EMBL-EBI runs the major European databases for sequences, expressions, structure, literature, proteomics, and related biomedical information. "In this way it was easy to look he for the COVID-related datasets," Apweiler said.
The institute already had funding from the European Union for projects related to pathogens in foodborne diseases and animal diseases.
"We had already a lot of infrastructure which was in the past funded by the commission already in place and we had only to repurpose it," Apweiler said. "We could re-use the mechanism we had, these so-called data hubs, and same for the pathogen portal, which led to the COVID-19 portal."
The data hubs allow researchers to bring their own sequencing data to process and analyze on the EMBL-EBI platform. These hubs make it easy for researchers to share their analyses with 800 key databases worldwide, including the National Center for Biotechnology Information in the US and the DNA Data Bank of Japan, groups that the European institute has had two-way electronic connections with for decades, according to Apweiler.
"All this COVID human genetics work is really global, not just European," he noted.
EMBL-EBI sent a questionnaire to the EU and its member states to get a sense of national-level datasets and data generation related to COVID-19, and results came back late last month.
"Based on this and on our many discussions we had with the commission, we are building this priority list and mapping out how we want to roll [the portal] out," Apweiler said.

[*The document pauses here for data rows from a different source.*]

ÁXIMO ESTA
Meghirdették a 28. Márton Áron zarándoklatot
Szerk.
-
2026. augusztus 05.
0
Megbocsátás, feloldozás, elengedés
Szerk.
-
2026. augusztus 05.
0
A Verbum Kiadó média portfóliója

Virus sequences will be high priority, as will genetic information about human hosts. Much of the latter is coming from the European Genome-phenome Archive (EGA), which EMBL-EBI runs in collaboration with the Centre for Genomic Regulation in Barcelona, Spain.

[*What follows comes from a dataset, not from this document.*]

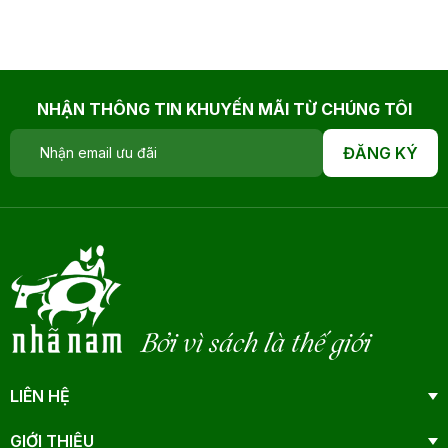
NHẬN THÔNG TIN KHUYẾN MÃI TỪ CHÚNG TÔI
ĐĂNG KÝ
Bởi vì sách là thế giới
LIÊN HỆ
GIỚI THIỆU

Longer term, Apweiler said that EMBL-EBI is looking at incorporating results of studies of how chemical molecules bind to proteins.
Apweiler said that EMBL-EBI already has centralized data on the novel coronavirus and expects to collect significant amounts of information on human hosts. "This will be genotyping of infected people or exome sequencing or whole-genome sequencing," he said. The genotyping information will reside in the EGA.
EMBL-EBI is already working on improving its federated data system across the continent to help the institute manage information from national databases in the EU's 27 member states, as well as cross-border collaborations.
"And then there is a lot of data which will never make it into our database, clinical trial data and such," Apweiler said. EMBL-EBI will point users to those datasets via the portal.
Apweiler noted that the institute aims to work with European infrastructures, as well as national infrastructures, either directly or through the European network. "I think we are important part of the solution and we can build a very nice central point for people to start their search for good information, but it's not the one and only one," he said.
Eventually, Apweiler would like to see the COVID-19 Data Portal be an information clearinghouse for researchers across Europe and beyond.
"At the moment, we are not even showing all the datasets we have at EBI because we thought it was more important to start showing things than waiting until it's all there," he said, adding that EMBL-EBI will "constantly" add new datasets as they become available.
The institute has not yet set up any formal benchmarks, performance indicators, or targets for the COVID-19 Data Portal.
"What we are presenting helps people to make the right decision in setting up experiments and hypotheses," Apweiler said. "We want to make sure that we prioritize that which has the highest impact for our end users." He did not elaborate.
Soon, Apweiler hopes to have "tens of thousands" of coronavirus sequences submitted to the data portal and users from across Europe and worldwide.
"We can't do it all on our own. We will not have all the tools to serve people, but we want to be a data delivery vehicle for people to offer vendors and scientists more than we can," Apweiler said. "We see us as facilitators, not necessarily as the endpoints."